Cuando resultamos así, como somos ahora, ya
traíamos heredado el culto taurómaco. Que es protohistórico (antes de la
historia). Las primeras deidades fueron toro y mujer. Dioses de nutrición,
sexo, fertilidad, fuerza, supervivencia. Hondas raíces biológicas que
subsisten. Las formas culturales que ha tomado el rito entre tanto son
expresiones aleatorias de lo mismo. Lo afirman, con pruebas, arqueólogos,
antropólogos e historiadores.
Entonces, a qué tanta bulla y asco al único
ceremonial vivo que consagra ese nuestro pretérito tiempo mayor, cuando éramos
ecológicos y no “ecologistas”. Por qué tanta gazmoñería. Si somos lo que somos
y ocupamos el lugar que ocupamos y usurpamos en el planeta. Si esa es nuestra historia,
no muy digna, más bien indigna, con las otras formas de vida.

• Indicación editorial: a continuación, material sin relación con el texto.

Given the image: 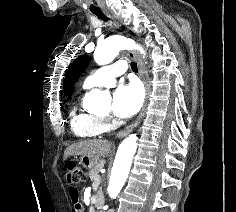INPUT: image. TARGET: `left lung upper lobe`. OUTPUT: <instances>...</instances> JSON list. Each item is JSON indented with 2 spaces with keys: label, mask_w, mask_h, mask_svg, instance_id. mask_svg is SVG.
I'll return each mask as SVG.
<instances>
[{
  "label": "left lung upper lobe",
  "mask_w": 236,
  "mask_h": 212,
  "mask_svg": "<svg viewBox=\"0 0 236 212\" xmlns=\"http://www.w3.org/2000/svg\"><path fill=\"white\" fill-rule=\"evenodd\" d=\"M89 62H90L89 57L84 55L77 58L70 66L64 81V89H65L64 91L66 95L71 93V90L75 82L78 80L82 72L88 66Z\"/></svg>",
  "instance_id": "1"
}]
</instances>
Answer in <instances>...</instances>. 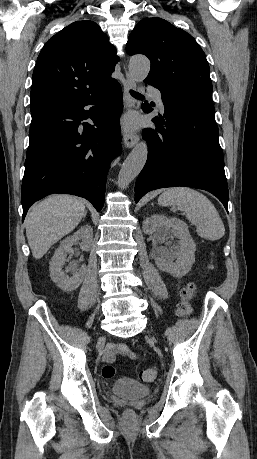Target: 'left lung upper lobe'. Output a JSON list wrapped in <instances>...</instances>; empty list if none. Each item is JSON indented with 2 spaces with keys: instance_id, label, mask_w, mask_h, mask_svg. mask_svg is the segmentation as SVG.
I'll return each mask as SVG.
<instances>
[{
  "instance_id": "1",
  "label": "left lung upper lobe",
  "mask_w": 257,
  "mask_h": 459,
  "mask_svg": "<svg viewBox=\"0 0 257 459\" xmlns=\"http://www.w3.org/2000/svg\"><path fill=\"white\" fill-rule=\"evenodd\" d=\"M129 55L151 62L145 82L163 91L212 93L209 64L195 39L161 18L142 19L128 38Z\"/></svg>"
}]
</instances>
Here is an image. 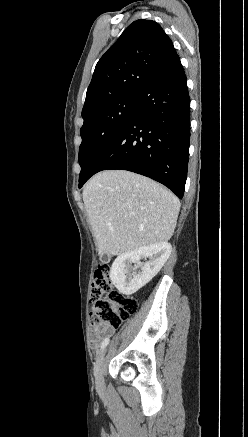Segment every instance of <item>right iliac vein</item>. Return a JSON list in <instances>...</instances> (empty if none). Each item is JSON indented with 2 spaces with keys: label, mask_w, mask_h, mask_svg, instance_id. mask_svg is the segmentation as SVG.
Instances as JSON below:
<instances>
[{
  "label": "right iliac vein",
  "mask_w": 248,
  "mask_h": 437,
  "mask_svg": "<svg viewBox=\"0 0 248 437\" xmlns=\"http://www.w3.org/2000/svg\"><path fill=\"white\" fill-rule=\"evenodd\" d=\"M106 350H103L97 360L94 367V375L97 387L101 388L103 386L104 378H103V367H104V358H105Z\"/></svg>",
  "instance_id": "right-iliac-vein-1"
}]
</instances>
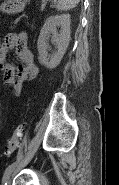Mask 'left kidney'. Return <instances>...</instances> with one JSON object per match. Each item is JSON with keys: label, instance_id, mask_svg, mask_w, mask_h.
I'll list each match as a JSON object with an SVG mask.
<instances>
[{"label": "left kidney", "instance_id": "1", "mask_svg": "<svg viewBox=\"0 0 119 185\" xmlns=\"http://www.w3.org/2000/svg\"><path fill=\"white\" fill-rule=\"evenodd\" d=\"M60 27V33L57 28ZM52 34L51 42L57 46V51L48 53L47 40ZM70 41V15L50 16L46 19L37 41L39 62L48 69L56 68L61 62Z\"/></svg>", "mask_w": 119, "mask_h": 185}]
</instances>
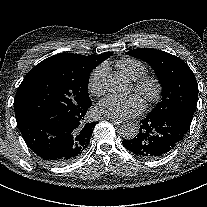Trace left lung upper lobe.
Instances as JSON below:
<instances>
[{
  "label": "left lung upper lobe",
  "mask_w": 207,
  "mask_h": 207,
  "mask_svg": "<svg viewBox=\"0 0 207 207\" xmlns=\"http://www.w3.org/2000/svg\"><path fill=\"white\" fill-rule=\"evenodd\" d=\"M128 55L147 62L162 86V100L148 114L174 115L191 124L198 99V84L190 67L180 58L161 50L137 49Z\"/></svg>",
  "instance_id": "obj_1"
}]
</instances>
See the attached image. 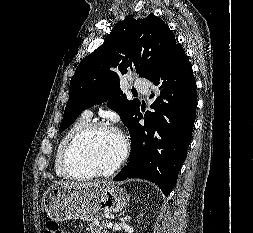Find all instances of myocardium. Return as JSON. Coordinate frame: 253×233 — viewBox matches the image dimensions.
Returning <instances> with one entry per match:
<instances>
[{
	"instance_id": "1",
	"label": "myocardium",
	"mask_w": 253,
	"mask_h": 233,
	"mask_svg": "<svg viewBox=\"0 0 253 233\" xmlns=\"http://www.w3.org/2000/svg\"><path fill=\"white\" fill-rule=\"evenodd\" d=\"M98 130H110V131L115 132L120 137L121 153L118 159L115 161V163L111 167H109L106 170H93L85 174L75 173L70 166V155H71L72 150L82 138ZM128 154H129V142L121 130H119L118 128H116L115 126L109 123H106L103 121H94V122H89L70 139V141L65 147V150L62 156V167L67 177L74 180H84V179H90V178L101 177V176L107 177L115 173L124 164V162L126 161L128 157Z\"/></svg>"
}]
</instances>
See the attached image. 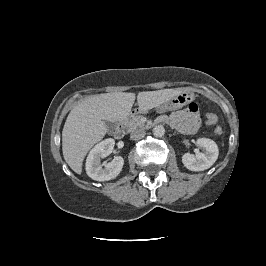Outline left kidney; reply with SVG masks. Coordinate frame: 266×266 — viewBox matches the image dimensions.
Masks as SVG:
<instances>
[{
    "label": "left kidney",
    "instance_id": "5707ae66",
    "mask_svg": "<svg viewBox=\"0 0 266 266\" xmlns=\"http://www.w3.org/2000/svg\"><path fill=\"white\" fill-rule=\"evenodd\" d=\"M199 147L204 148V153H198L195 156L185 153L182 156L184 166L191 171H204L210 168L218 158L219 150L217 144L208 138H199L196 141Z\"/></svg>",
    "mask_w": 266,
    "mask_h": 266
}]
</instances>
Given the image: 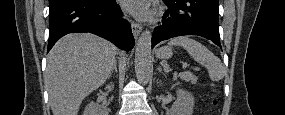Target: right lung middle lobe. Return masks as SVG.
<instances>
[{
  "mask_svg": "<svg viewBox=\"0 0 285 115\" xmlns=\"http://www.w3.org/2000/svg\"><path fill=\"white\" fill-rule=\"evenodd\" d=\"M59 0H49V5H52L56 2H58ZM91 1H94V2H101L102 0H91Z\"/></svg>",
  "mask_w": 285,
  "mask_h": 115,
  "instance_id": "dd1d6c3e",
  "label": "right lung middle lobe"
}]
</instances>
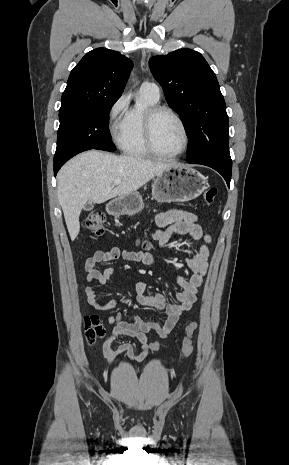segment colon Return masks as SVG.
Instances as JSON below:
<instances>
[{
	"instance_id": "obj_1",
	"label": "colon",
	"mask_w": 289,
	"mask_h": 465,
	"mask_svg": "<svg viewBox=\"0 0 289 465\" xmlns=\"http://www.w3.org/2000/svg\"><path fill=\"white\" fill-rule=\"evenodd\" d=\"M217 196V189L215 187L208 188L204 195L206 204H212ZM105 217L102 213H94L85 222V228L95 235H101L104 231ZM144 248L149 249L151 244L149 242L143 243ZM85 326V339L88 344H93L97 339L101 338L105 329L95 315H87L84 317ZM198 324L196 322L189 323L185 328L184 340L182 343L181 353L183 357H188L193 351L192 337L197 330Z\"/></svg>"
}]
</instances>
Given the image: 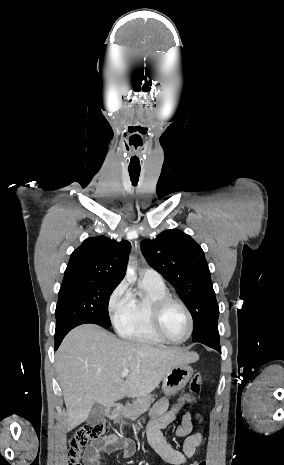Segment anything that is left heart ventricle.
Instances as JSON below:
<instances>
[{"label":"left heart ventricle","mask_w":284,"mask_h":465,"mask_svg":"<svg viewBox=\"0 0 284 465\" xmlns=\"http://www.w3.org/2000/svg\"><path fill=\"white\" fill-rule=\"evenodd\" d=\"M189 330V320L186 312L177 305L170 306L163 319L165 335L174 341L185 338Z\"/></svg>","instance_id":"b2bd125f"}]
</instances>
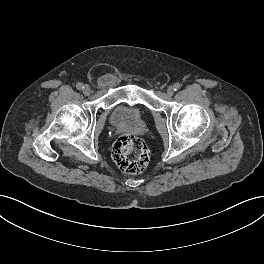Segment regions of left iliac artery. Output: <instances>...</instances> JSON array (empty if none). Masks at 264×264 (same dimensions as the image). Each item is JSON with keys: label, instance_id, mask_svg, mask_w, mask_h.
I'll return each instance as SVG.
<instances>
[{"label": "left iliac artery", "instance_id": "obj_1", "mask_svg": "<svg viewBox=\"0 0 264 264\" xmlns=\"http://www.w3.org/2000/svg\"><path fill=\"white\" fill-rule=\"evenodd\" d=\"M173 88H174V91H177V90H179L181 88V85L179 83H175L173 85Z\"/></svg>", "mask_w": 264, "mask_h": 264}]
</instances>
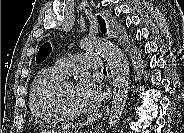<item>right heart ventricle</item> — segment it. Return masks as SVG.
I'll list each match as a JSON object with an SVG mask.
<instances>
[{
    "mask_svg": "<svg viewBox=\"0 0 184 133\" xmlns=\"http://www.w3.org/2000/svg\"><path fill=\"white\" fill-rule=\"evenodd\" d=\"M63 78L56 67H51L41 71L32 85L30 107L45 125L55 126L63 121L56 106V93Z\"/></svg>",
    "mask_w": 184,
    "mask_h": 133,
    "instance_id": "right-heart-ventricle-1",
    "label": "right heart ventricle"
}]
</instances>
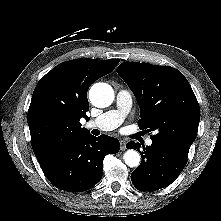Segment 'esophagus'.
<instances>
[{"label":"esophagus","instance_id":"1","mask_svg":"<svg viewBox=\"0 0 221 221\" xmlns=\"http://www.w3.org/2000/svg\"><path fill=\"white\" fill-rule=\"evenodd\" d=\"M126 149V142L121 140L120 141V150L124 151Z\"/></svg>","mask_w":221,"mask_h":221}]
</instances>
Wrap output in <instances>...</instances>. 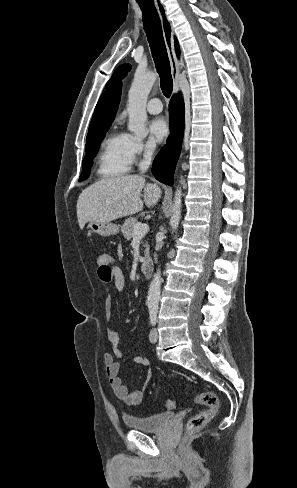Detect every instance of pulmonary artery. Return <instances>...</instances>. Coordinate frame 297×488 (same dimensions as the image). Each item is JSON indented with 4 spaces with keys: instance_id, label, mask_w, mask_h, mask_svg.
I'll return each instance as SVG.
<instances>
[{
    "instance_id": "1",
    "label": "pulmonary artery",
    "mask_w": 297,
    "mask_h": 488,
    "mask_svg": "<svg viewBox=\"0 0 297 488\" xmlns=\"http://www.w3.org/2000/svg\"><path fill=\"white\" fill-rule=\"evenodd\" d=\"M146 109L151 114H159L162 111V103L158 98H152L148 101Z\"/></svg>"
}]
</instances>
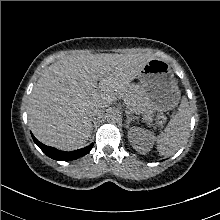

Si proclamándonos, más astutos, ápices de la
evolución, reyes de la naturaleza, nos hicimos dueños del patio y abusamos,
esclavizamos, desplazamos, matamos, devoramos, ensuciamos exterminamos y lo
justificamos ufanos en aras del progreso.
Los “animalistas” aplauden hoy que gracias a la
crisis viral, a las no corridas, a la quiebra ganadera, desaparezcan hatos
enteros de bravos, asesinados a mansalva en los mataderos. Celebran ver esa otra
especie al filo de la extinción. Les apetece carnear ese animal sagrado, que
infunde, temor, admiración, distancia, reverencia, y batiéndose cuerpo a cuerpo
con el hombre, por su vida y su sitio en el mundo, simboliza un equilibrio
humano con la naturaleza y una inocencia perdidos para siempre.
Es la civilización de los que pretendiendo
defenderlo le niegan la existencia y se niegan a sí mismos.